Penso che convivranno serenamente con il libro tradizionale, che è un’invenzione talmente perfetta da non essere sostituibile. Come può esistere un cucchiaio perfetto? Il cucchiaio è già perfetto! Come il libro. Vivranno affiancati, libro di carta ed e-book. Da noi si legge poco un po’ perché la televisione commerciale ha devastato il gusto medio degli italiani, un po’ perché la scuola ha fatto passare il concetto di libro come cosa vecchia, noiosa, scritta da un morto. Altro che i Promessi sposi, bisognerebbe far leggere Stephen King o Hunger Games! L’importante è che i ragazzi si affezionino alla lettura e all’oggetto-libro, poi i gusti si affineranno col tempo. Prima di correre bisogna imparare a camminare, no?

Un consiglio ad un esordiente che ha la sua storia nel cassetto?

Per un esordiente direi di cercare su internet i siti per esordienti, e trovare l’editore di riferimento a cui mandarlo. Gli invii a pioggia non servono a nulla: a che serve mandare a un editore che pubblica solo fantasy il vostro romanzo su un serial killer albino?

Ti piace presentare i tuoi libri al pubblico? Una domanda che non ti hanno mai fatto (e a cui avresti voluto rispondere) ed una che t’ha messo in difficoltà?

Sì, mi piace molto. Lo faccio da tredici anni in una sorta di never ending tour… a volte va bene, a volte va male, dipende, ma a me piace sempre e comunque.

Le domande, in tredici anni, ormai me le hanno fatte tutte.

Una domanda che mi ha messo in difficoltà me l’ha fatta un tizio barbuto a Lodi. Voleva assolutamente sapere l’importanza del “senso di realtà” nei miei libri. Ma anche la domanda che mi ha fatto un ergastolano durante un incontro in carcere, quando mi ha chiesto se avevo scritto (in Blackout) di un killer cocainomane perché pensavo che tutti i cocainomani andassero in giro a staccare le facce alla gente, ecco, anche quella non è stata male.

Un autore (o più) che costituisce per te un benchmark. E perché? Quale loro libro consiglieresti ai nostri lettori?

Douglas Adams, “La vita, l’universo e tutto quanto”. Perché è geniale.

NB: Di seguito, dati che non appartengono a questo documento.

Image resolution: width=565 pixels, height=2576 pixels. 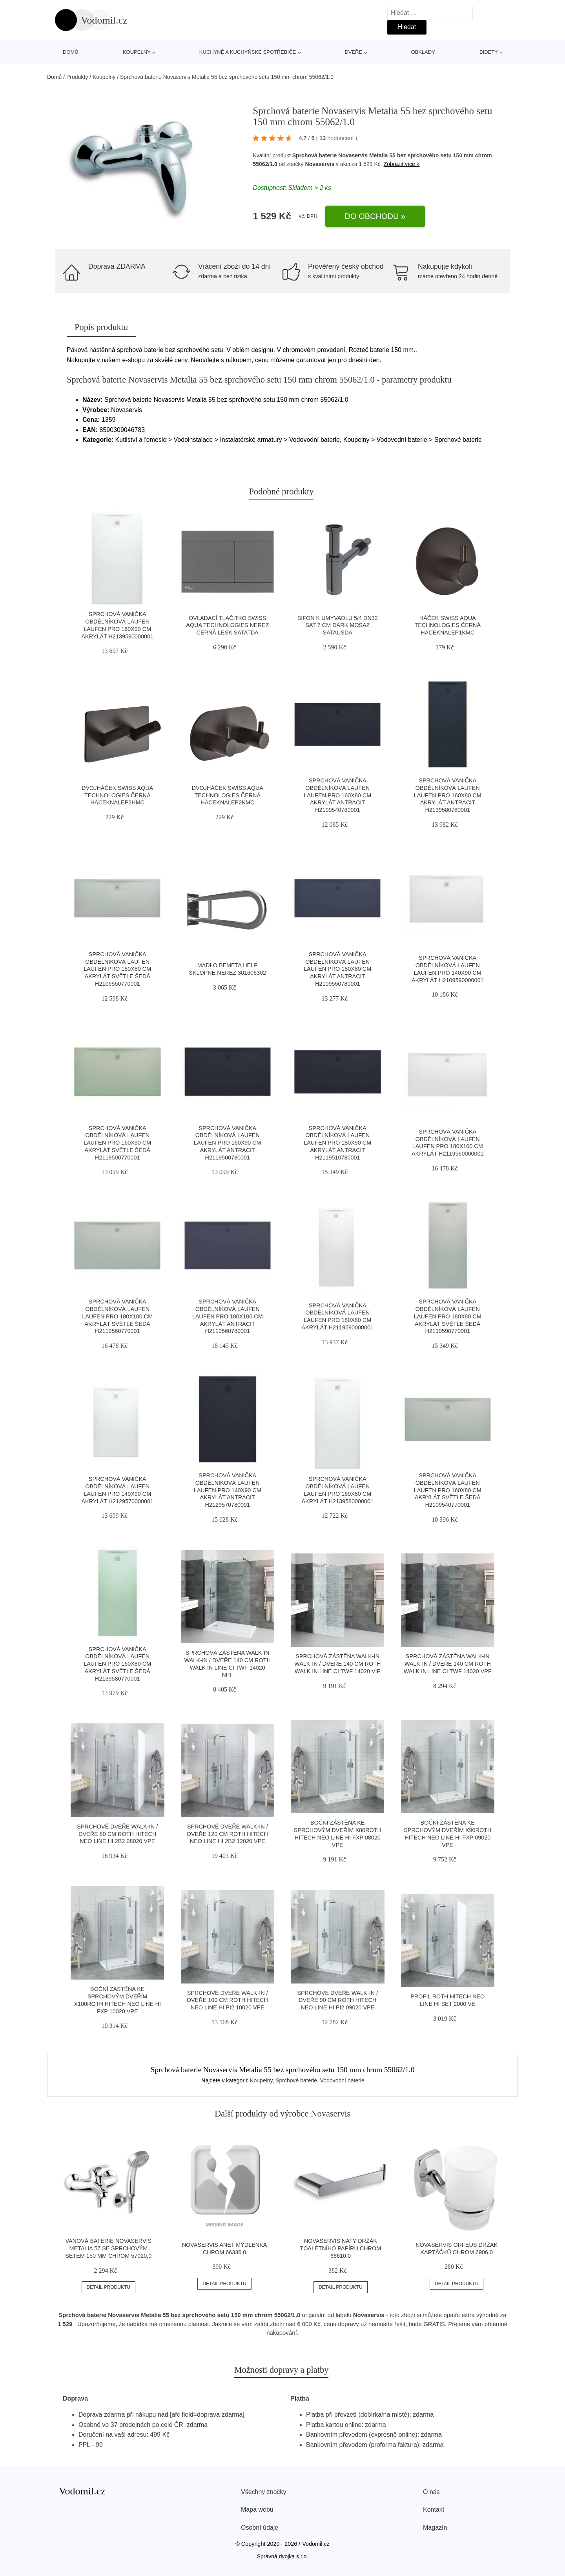 What do you see at coordinates (488, 52) in the screenshot?
I see `Bidety` at bounding box center [488, 52].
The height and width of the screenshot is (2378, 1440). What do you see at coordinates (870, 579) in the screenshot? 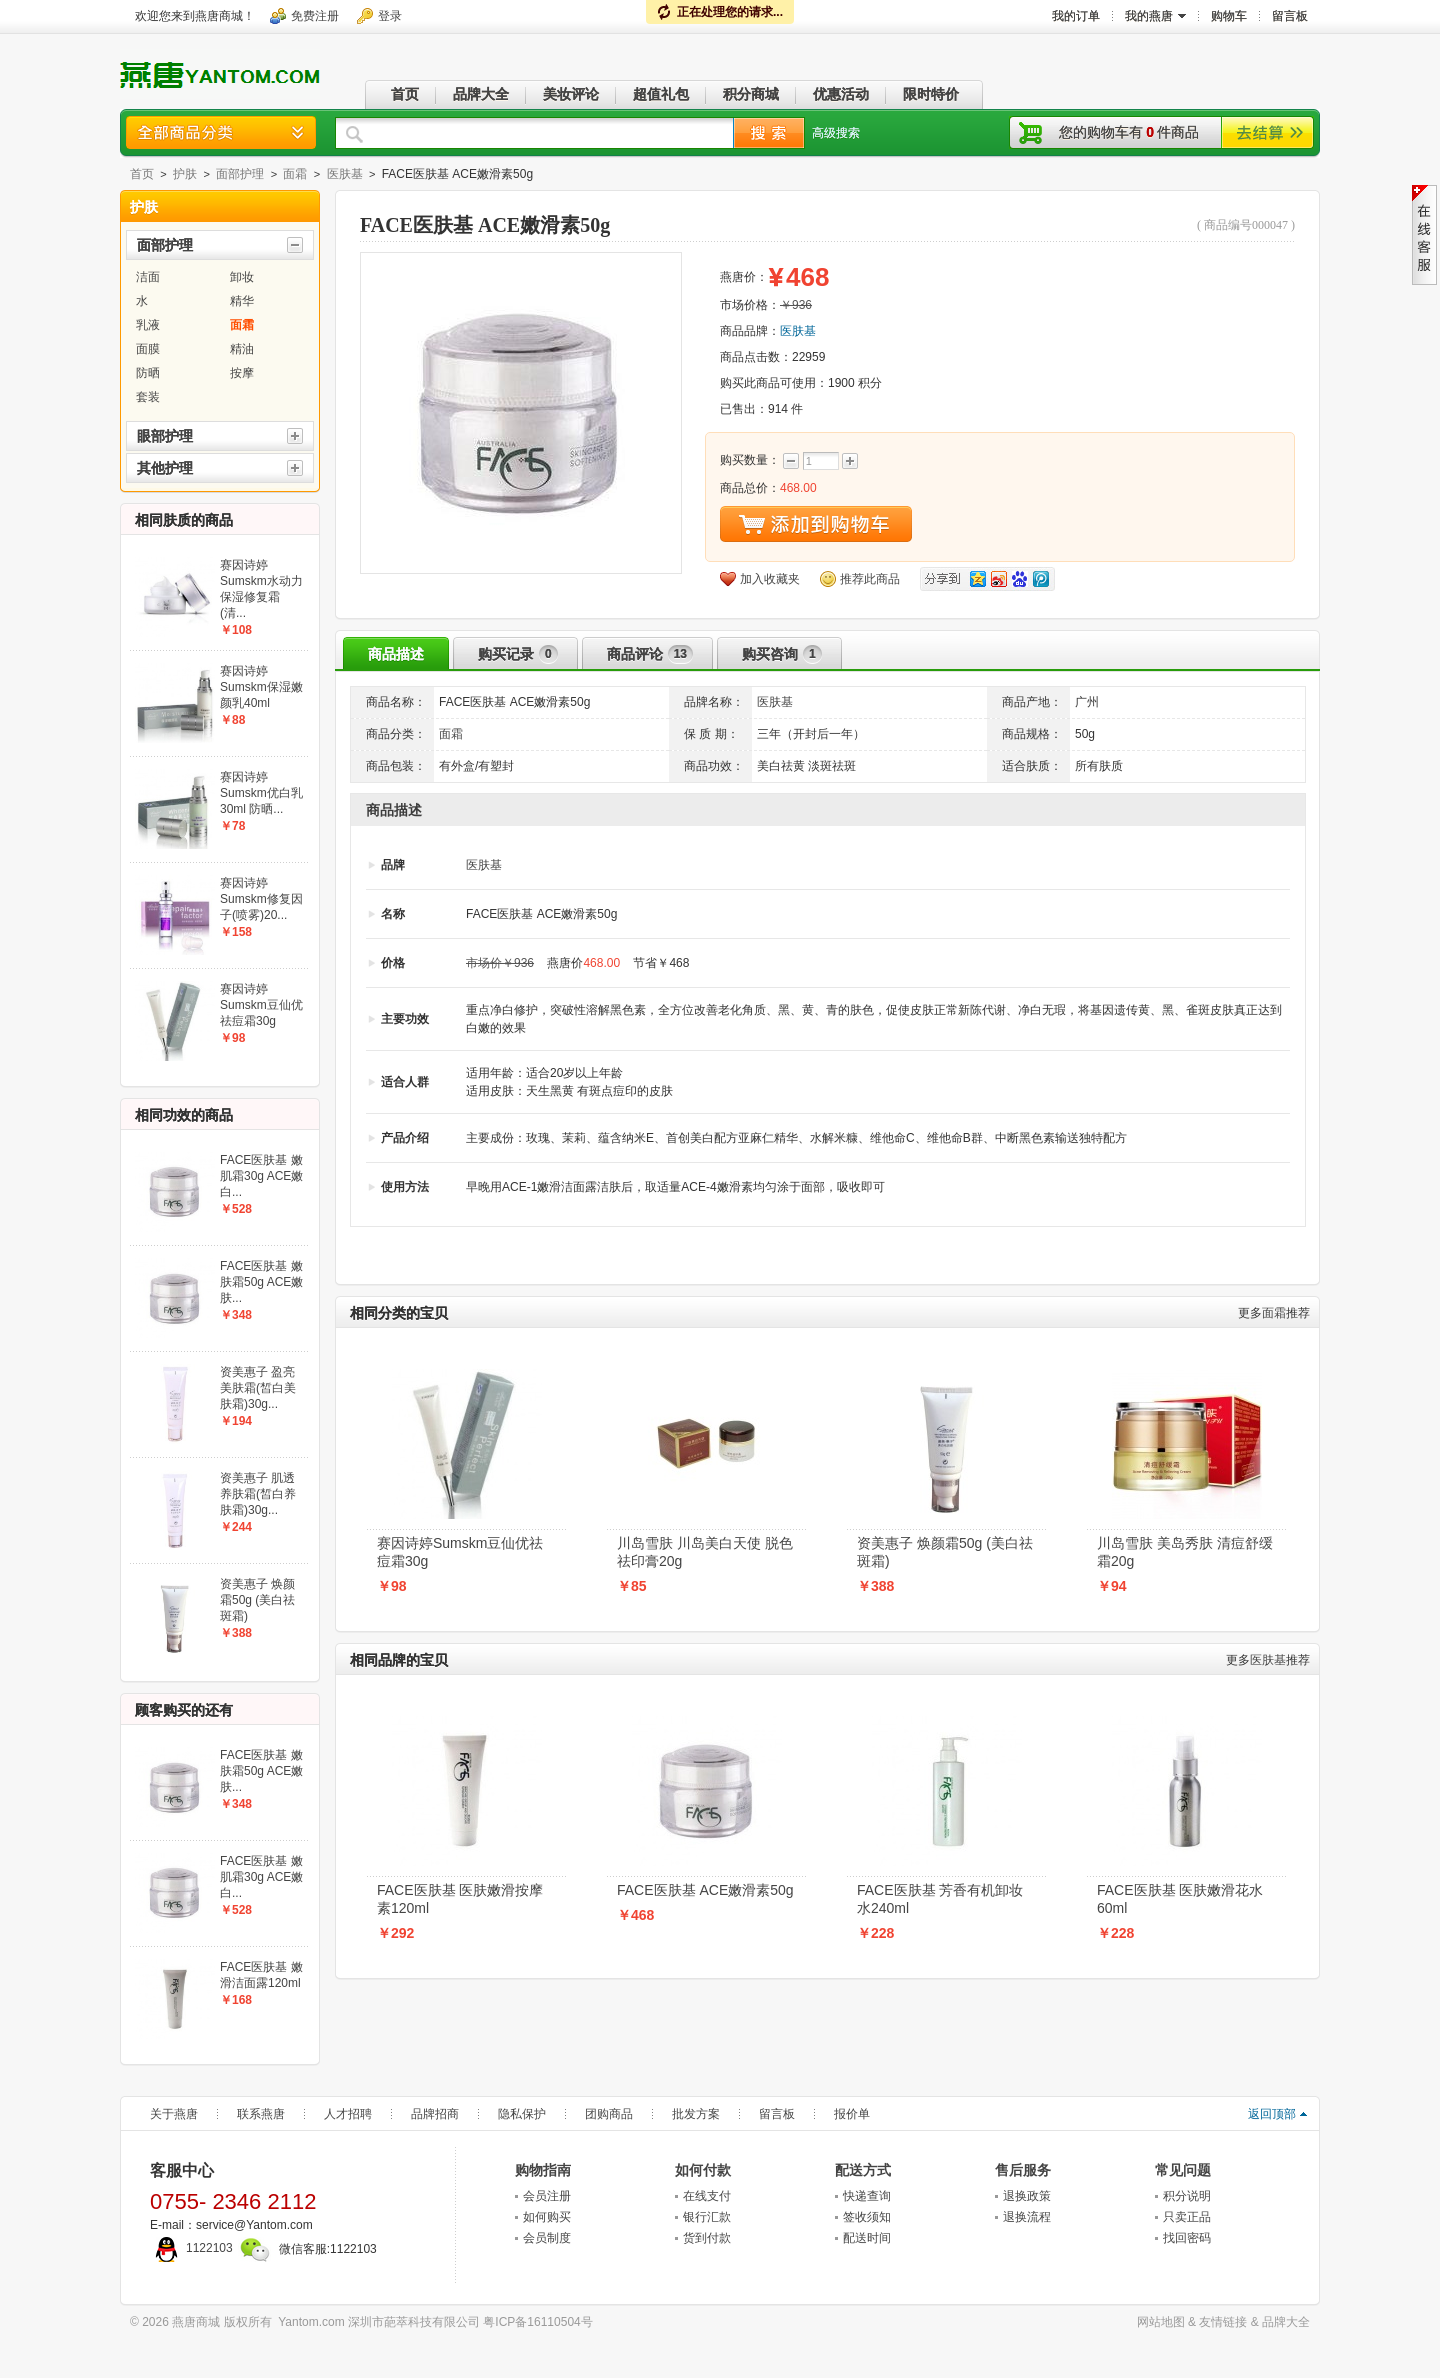 I see `推荐此商品` at bounding box center [870, 579].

Grazie per il tempo che hai voluto dedicarci. Come consuetudine di Giallo e Cucina, ti chiediamo di chiudere con una ricetta ed una citazione!

Non sapendo cucinare neppure un uovo, metto una ricetta che è anche una citazione: Fantozzi cucinato dopo essere finito per sbaglio in una vasca d’acqua a cinquemila gradi.

Da “Fantozzi” (Paolo Villaggio): “Entrano immediatamente dalla porta due valletti in giacca bianca, con un barattolo di mostarda, che lo estraggono, lo sdraiano sul carrello dei bolliti e lo condiscono subito con olio, pepe, sale e un goccio di tabasco. Poi aggiungono un soffritto di cipolla e mirto, che avevano preparato in corridoio, decorano con foglie di lattuga, limone in bocca e carotone (non posso dire dove). Lasciano riposare una mezz’ora e servono in un banchetto di vedove di reduci dalla battaglia di Guadalcanal.”